Terör rejimi İsrail'in geçtiğimiz günlerde 3 Müslümanı Mescid-i Aksa'da şehit ettikten sonra mescidi ibadete kapatmasına onlarca sivil toplum kuruluşundan oluşan Bingöl İslami Kardeşlik ve Dayanışma Platformu, kitlesel basın açıklamasıyla tepki gösterdi.
Cuma namazı sonrasında merkez Genç Caddesi Dörtyol Saat Kulesi önünde bir araya gelen birçok vatandaş, organize edilen basın açıklamasına katılarak, İsrail'e lanetler okudu.
İslami Kardeşlik ve Dayanışma Platformu adına yapılan basın açıklamasını okuyan Bilal Arslan, İslam coğrafyasındaki her işgalin, fitne ve terörün içinde olan işgalci İsrail'in, son birkaç aydır barbarlığını ve vahşiliğini Kudüs ve Mescid-i Aksa merkezli daha da arttırdığını söyledi.
Arslan, "Ezanın yasaklanması; sokak ortasında, evlerinin önünde, mescit avlularında gün aşırı Filistinli Müslümanların şehit edilmesi, 1967'den bu yana ilk kez bu cuma Mescid-i Aksa'da cumaya izin verilmemesi İsrail zulmünün giderek artan alçaklığına birkaç örnektir. İsrail, Müslümanları kışkırtmaya yönelik aşağılık davranışlarına devam ediyor." dedi.
Kudüs'ün İslam ümmetinin kalbi olduğunu dile getiren Arslan, sözlerine şöyle devam etti: "Bizim burada ve şu an Türkiye'nin her tarafında toplanmamız sadece bir semboldür.

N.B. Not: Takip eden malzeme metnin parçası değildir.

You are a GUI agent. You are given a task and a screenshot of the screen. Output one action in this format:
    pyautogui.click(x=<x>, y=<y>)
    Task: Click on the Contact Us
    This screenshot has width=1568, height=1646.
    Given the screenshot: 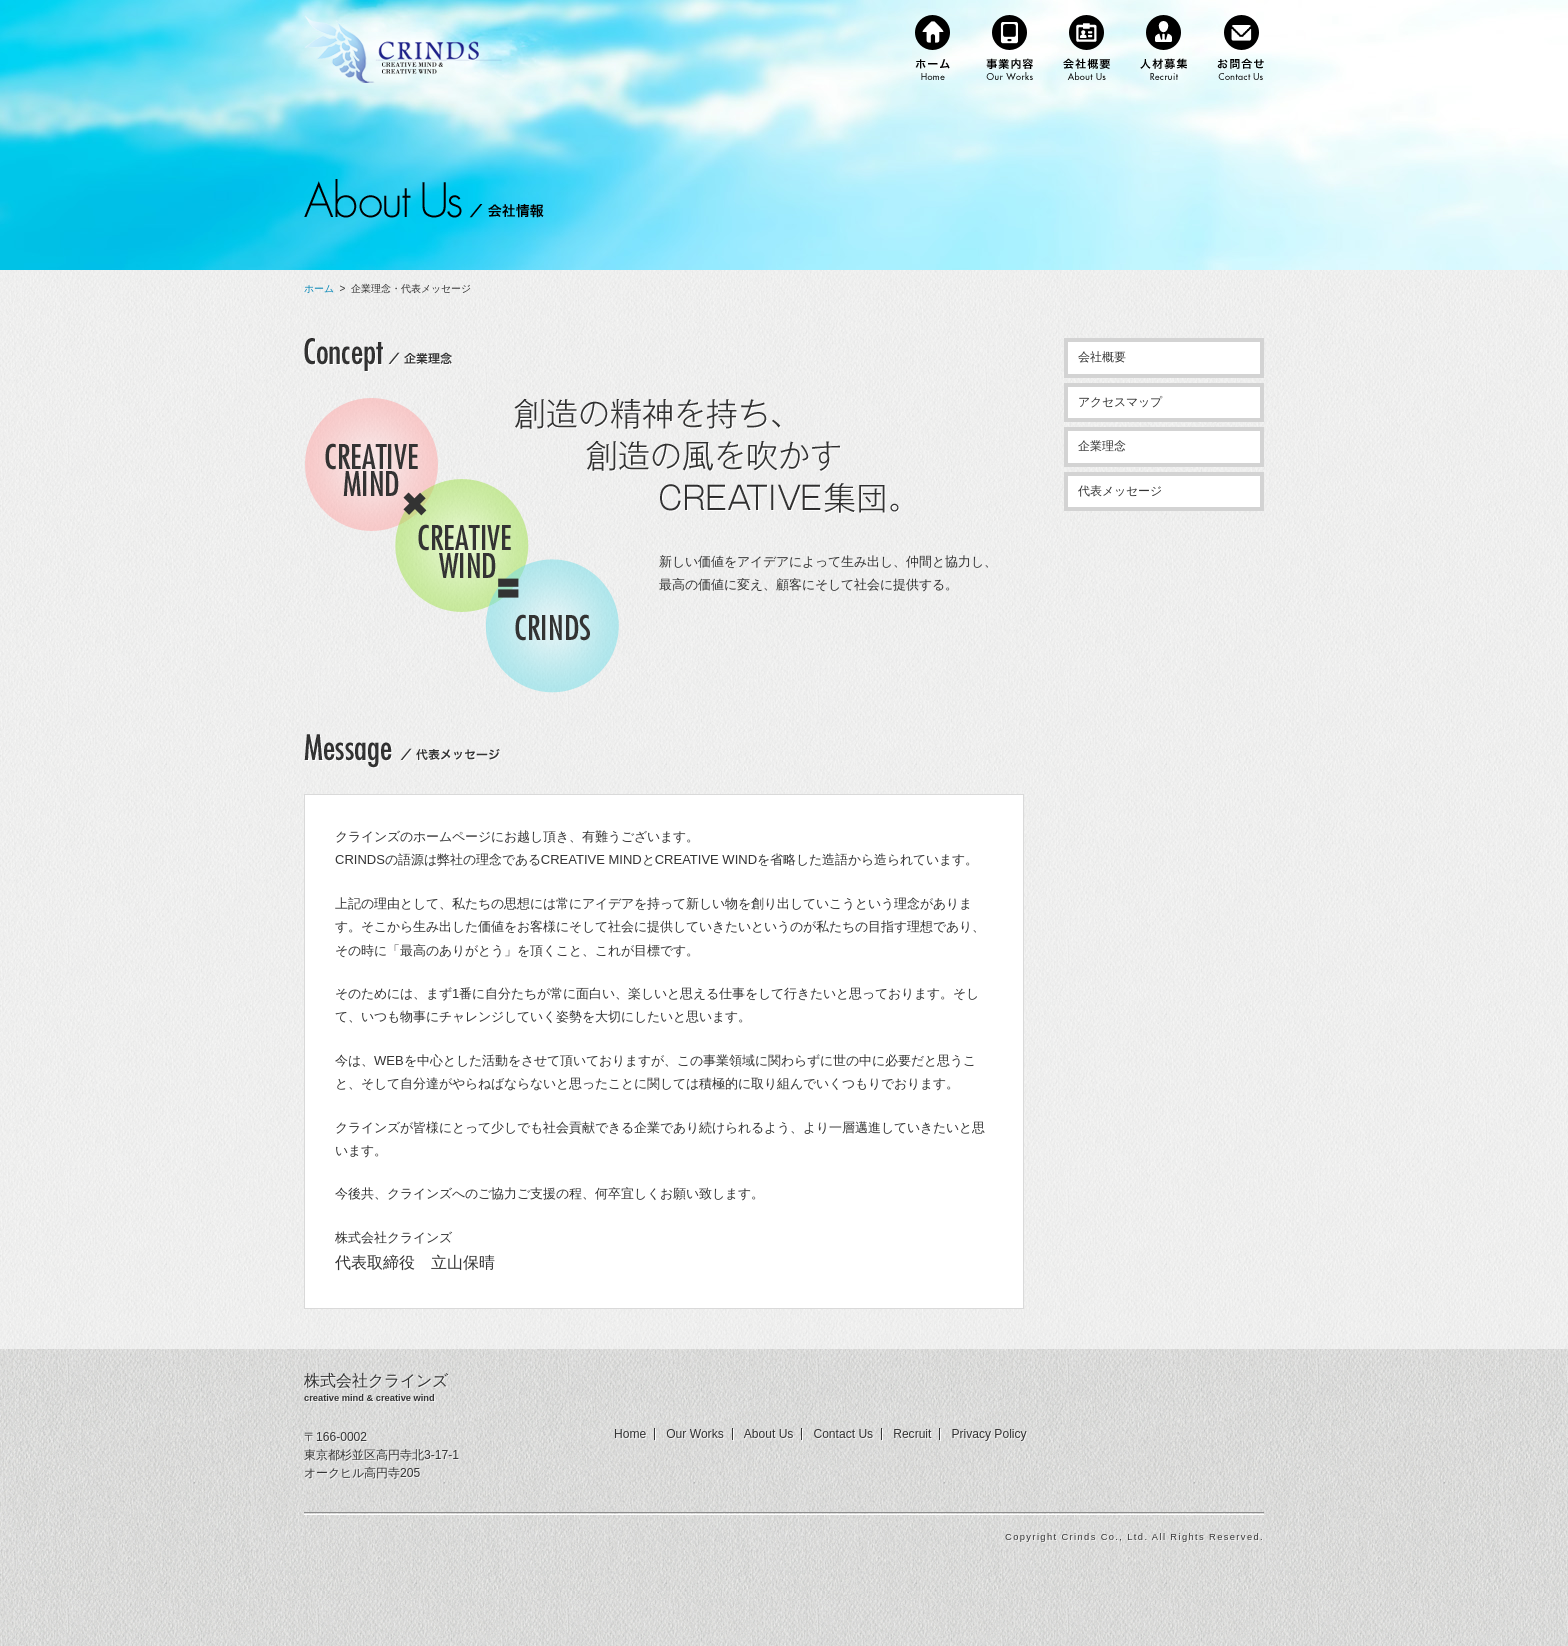 What is the action you would take?
    pyautogui.click(x=843, y=1434)
    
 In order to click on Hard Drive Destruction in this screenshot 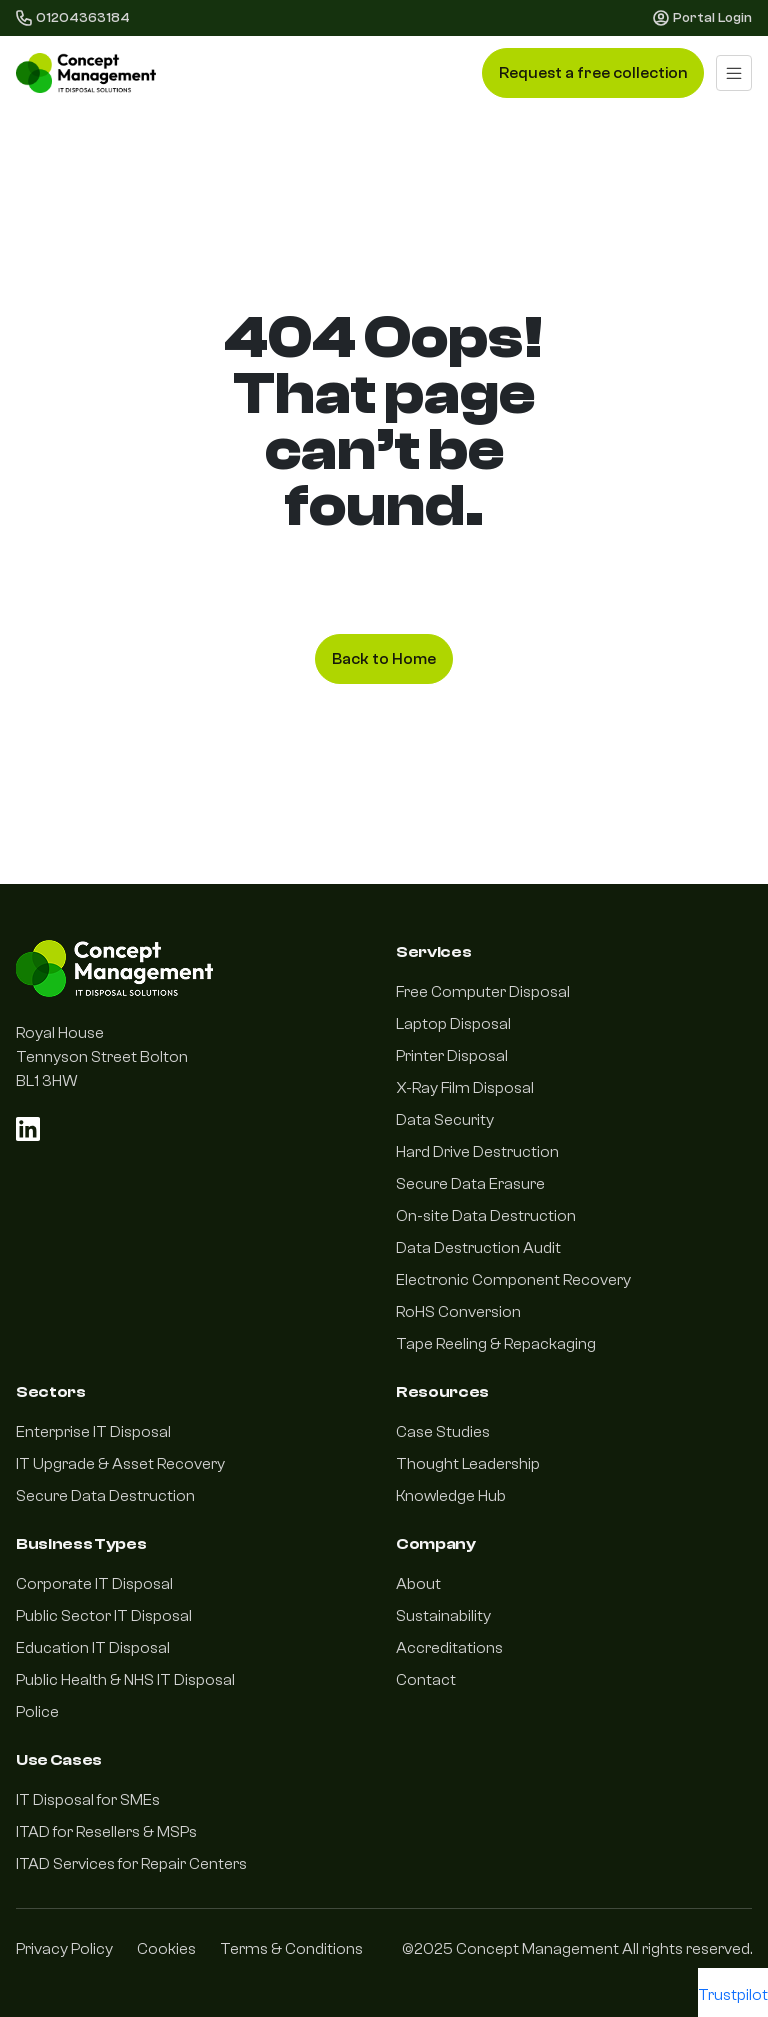 , I will do `click(477, 1152)`.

Bu, ümmet, hak, adalet ve mazlumlar için hiçbir fedakârlık ve yardımdan hatta canımızı bile feda etmekten çekinmeyeceğimizin görüntüsüdür. Kudüs, ümmetin kalbidir. Bingöl, Bağdat, Halep, Sana, Kabil, İslamabad tüm İslam şehirleri bu bedenin birer uzvudur. Hadisi- şerifin diliyle birinin acısı ve sevinci bir diğerinindir. Bir bedenin uzuvları hükmünde olan ümmetin birbirinden ayrı gayrı olması, birinin diğerini düşmanına terk etmesi, ona cephe alması mümkün değildir. Bunu büyük şeytan ABD, Batı, Rusya, İsrail ve diğer iş birlikçiler böyle bilmelidir. Allah şahit olsun ki hak, adalet ve İslam adına birimiz hepimiz, hepimiz birimiz içiniz."
"Bunu halkımız ve tüm dünya bilsin ki ümmet coğrafyasında akan kanın, iç savaşların ve terör olaylarının arkasında İsrail doğrudan ya da dolaylı olarak vardır." diyen Arslan, "İsrail'in kurulduğundan beri izlediği politikası asla değişmemiştir. Allah'a karşı asi, peygamberlerine karşı hain ve komplocu ve Kur'an diliyle lanetlenmiş Siyonist bir zihniyetten beklenen ancak budur. Biz Bingöllü Müslümanlar olarak İsrail terör devletine, ABD ve bilumum emperyalist güçlere ilan ediyoruz ki Filistin'den Suriye'ye, Mısır'dan Doğu Türkistan'a, Myanmar'dan Yemen'e kadar zalimlere karşı İslami kimlikleriyle onurla mücadele eden Müslüman kardeşlerimiz direnişlerinde yalnız değiller. 'Müslümanlar ancak kardeştirler' ilkesi bizim için her şeyden önemlidir." ifadelerini kullandı.
"İsrail sadece Müslümanlar için değil insanlık için bir beladır, kanser hücresidir"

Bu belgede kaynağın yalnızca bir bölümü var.